Dom 04.04.2004
libros

Escritura automática

LOCUS SOLUS
Raymond Roussel

trad. Marcelo Cohen
Interzona
Buenos Aires, 2004
270 págs.

Por Walter Cassara

Si bien es cierto que las desventuras y los trastornos megalómanos abundan en la historia de la literatura, hay pocos casos como el de Raymond Roussel (1877-1933), estudiado por la psiquiatría y también documentado prima facie por el propio escritor. Como es sabido, dos años antes de su misteriosa muerte ocurrida en un lujoso hotel de Sicilia, Roussel redactó un opúsculo autobiográfico (Cómo escribí algunos de mis libros) donde declara literalmente que su “genialidad” se le apareció a la edad de veinte años, al parecer bajo la efigie sobresaltada de Víctor Hugo, que le estuvo dictando día y noche, sin respiro, los más de cinco mil alejandrinos que componen una de sus primeras obras, La doublure, libro extraño y complicado que sólo cosechó en su tiempo –como todo lo que escribiera este inescrutable y sufrido millonario francés– el desdén de unos pocos lectores y que rápidamente cayó en el olvido, precipitando a su creador en una crisis nerviosa de la que sólo pudo reponerse, unos cuantos años después, mediante otra revelación fulminante: un conjunto de reglas o instrucciones algo esotéricas con las cuales escribió sus dos obras maestras: Locus solus e Impresiones de Africa.
Dichas reglas, que se asientan en combinaciones aleatorias de frases y palabras equivalentes cuyo significado se bifurca, son el punto de partida para un pormenorizado y brillante estudio que Michel Foucault dedica a la obra de Roussel, pero a la hora de explicar cómo se pone en marcha esa prodigiosa y perfecta maquinaria narrativa que es cada página de Locus solus resultan completamente inverosímiles o insuficientes.
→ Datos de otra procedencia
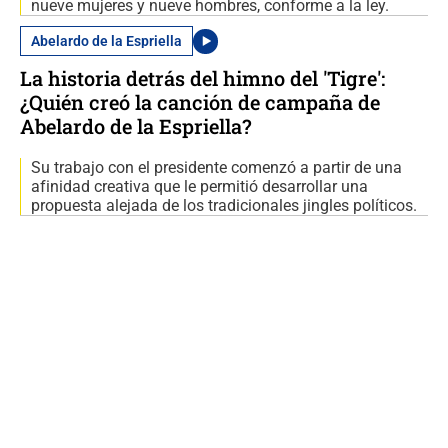
nueve mujeres y nueve hombres, conforme a la ley.
Abelardo de la Espriella
La historia detrás del himno del 'Tigre':
¿Quién creó la canción de campaña de
Abelardo de la Espriella?
Su trabajo con el presidente comenzó a partir de una
afinidad creativa que le permitió desarrollar una
propuesta alejada de los tradicionales jingles políticos.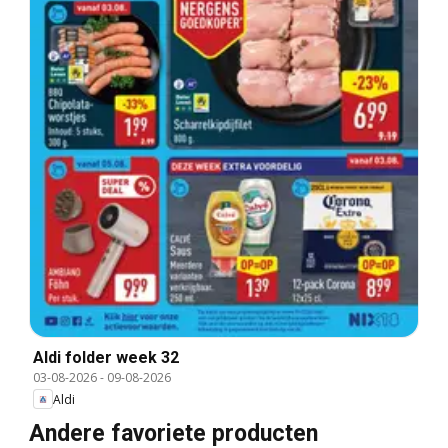
Aldi folder week 32
03-08-2026
-
09-08-2026
Aldi
Andere favoriete producten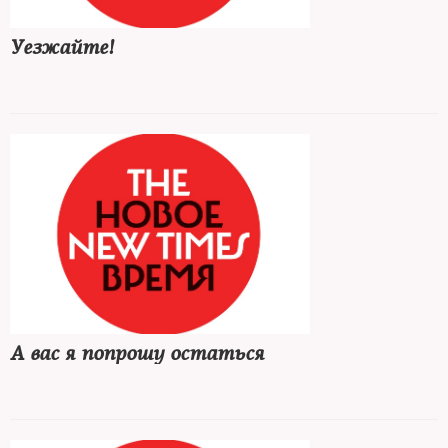
Уезжайте!
А вас я попрошу остаться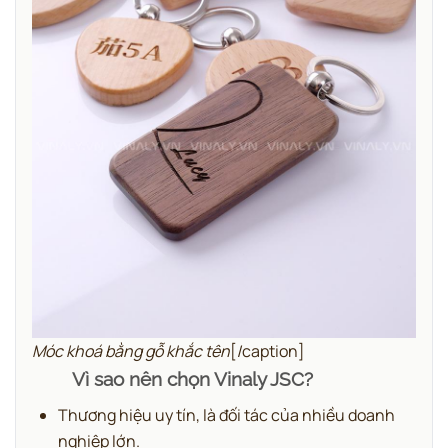
Móc khoá bằng gỗ khắc tên
[/caption]
Vì sao nên chọn Vinaly JSC?
Thương hiệu uy tín, là đối tác của nhiều doanh
nghiệp lớn.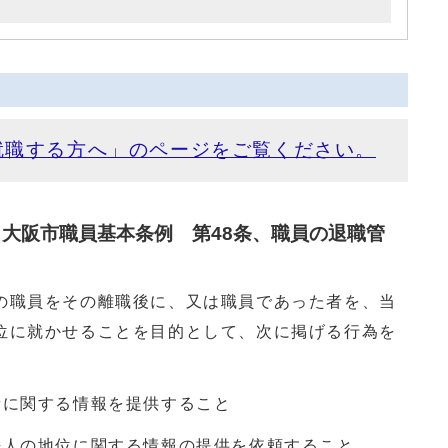
就職する方へ」のページをご覧ください。
（大阪市職員基本条例 第48条、職員の退職管
の職員をその離職後に、又は職員であった者を、当
位に就かせることを目的として、次に掲げる行為を
に関する情報を提供すること
人の地位に関する情報の提供を依頼すること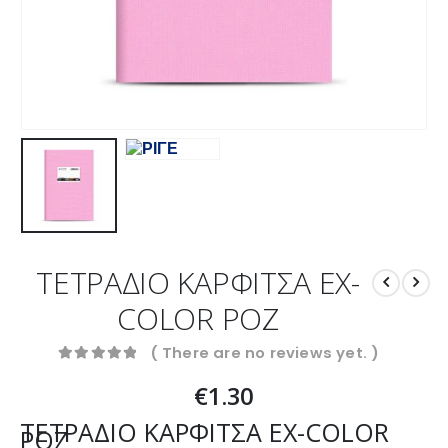
ΤΕΤΡΑΔΙΟ ΚΑΡΦΙΤΣΑ EX-
COLOR ΡΟΖ
( There are no reviews yet. )
0
out of 5
€
1.30
ΤΕΤΡΑΔΙΟ ΚΑΡΦΙΤΣΑ EX-COLOR
ΡΟΖ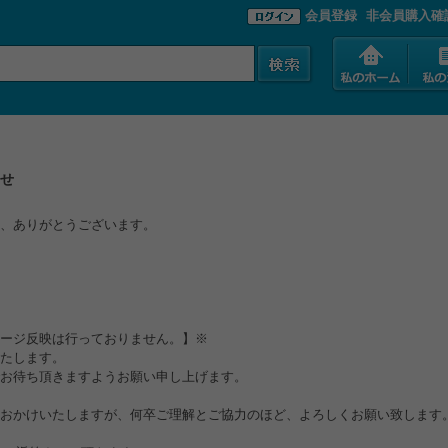
会員登録
非会員購入確
らせ
、ありがとうございます。
ージ反映は行っておりません。】※
たします。
お待ち頂きますようお願い申し上げます。
おかけいたしますが、何卒ご理解とご協力のほど、よろしくお願い致します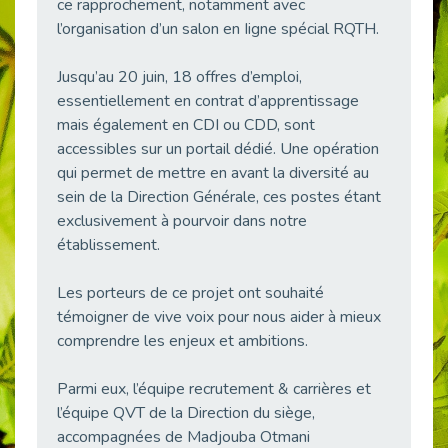
ce rapprochement, notamment avec
38 vidéos pour comprendre et agir durablement
l’organisation d’un salon en Iigne spécial RQTH.
Publié le 04/05/2026
Le taux d’emploi direct dans la fonction publique dépasse 6 % en 2025
Jusqu’au 20 juin, 18 offres d’emploi,
Publié le 04/05/2026
essentiellement en contrat d’apprentissage
L'alternance : un tremplin vers l'emploi aussi pour les personnes en situation de handicap
mais également en CDI ou CDD, sont
Publié le 01/05/2026
accessibles sur un portail dédié. Une opération
qui permet de mettre en avant la diversité au
Témoignage : Le parcours de Marc, 44 ans
sein de la Direction Générale, ces postes étant
Publié le 30/04/2026
exclusivement à pourvoir dans notre
L’Aménagement Raisonnable : Un Levier pour l’Équité
établissement.
Publié le 29/04/2026
Optimiser son CV lorsqu’on est en situation de handicap
Les porteurs de ce projet ont souhaité
Publié le 29/04/2026
témoigner de vive voix pour nous aider à mieux
28 avril : Agir ensemble pour une culture de prévention au travail
comprendre les enjeux et ambitions.
Publié le 27/04/2026
Parmi eux, l’équipe recrutement & carrières et
Mobilisation pour l’alternance et le handicap
l’équipe QVT de la Direction du siège,
Publié le 24/04/2026
accompagnées de Madjouba Otmani
Handicap moteur et emploi : réussir ses recrutements vidéo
Así como la “locura” de Roussel no explica en absoluto cómo escribió uno de los mejores ciclos narrativos del pasado siglo, el famoso “procedimiento” se ve constantemente desbordado por las criaturas, los eventos, las máquinas y los relatos que surgen a borbotones de su prolífica imaginación y que no pueden reducirse (aunque lo sean) a meras fantasmagorías o simulacros del lenguaje.
Más que una novela, en el sentido convencional del género, Locus solus es –entre otras muchas cosas– un increíble y aberrante artefacto de la mirada, con todos los trucos y efectos de óptica (taumatropo, linterna mágica, cámara oscura, espejos deformantes, prismáticos, lentes convexas, cóncavas, bifocales, etc.) reinventados meticulosamente desde un lenguaje que es preciso e impersonal hasta el delirio. Todo lo imposible, lo indescriptible, tiene lugar aquí y se presenta bajo la forma del espectáculo puro, sin pausa. Un diamante gigantesco dentro del cual canta una ondina que es en realidad un gato... ¡lampiño!; un enano embutido en un cubo que se flagela con un cuchillo delante de tres testigos impasibles; largos relatos de muertes y resurrecciones perfectamente engarzados en una lógica que es familiar a la poesía y a los cuentos de hadas o las leyendas del folklore bretón; extraños bajorrelieves que se animan de pronto para un ballet o un recitativo que a su vez se transforman en complicados cachivaches cinéticos descritos por un ingeniero industrial en una sesión de hipnosis o en estado de coma cuatro... En fin, precisar las escenas de Roussel resulta tan difícil como tratar de dividir la forma del contenido. Al lector sólo le queda contemplarlas y maravillarse con ellas. Jean Cocteau, Michel Leiris, Gide, Apollinaire y Duchamp, desde distintos puntos de vista, atestiguaron para generaciones futuras la genialidad de Raymond Roussel. Y no se equivocaron. En la vasta clausura de su lenguaje, en la precisa apatía y la distancia de su prosa, este devoto de Julio Verne y Pierre Loti –dos paradigmas de escritura absolutamente antagónicos que se funden en uno solo y hablan el mismo lenguaje en la narrativa de Roussel– acompaña, abona el terreno y de algún modo inutiliza cada uno de los fenómenos de vanguardia que marcaron el siglo XX; desde el dadaismo y el surrealismo, pasando por el Oulipo y el Nouveau Roman, hasta llegar a la era de la electrónica y los conatos –por ahora no más que eso– de un arte “virtual”.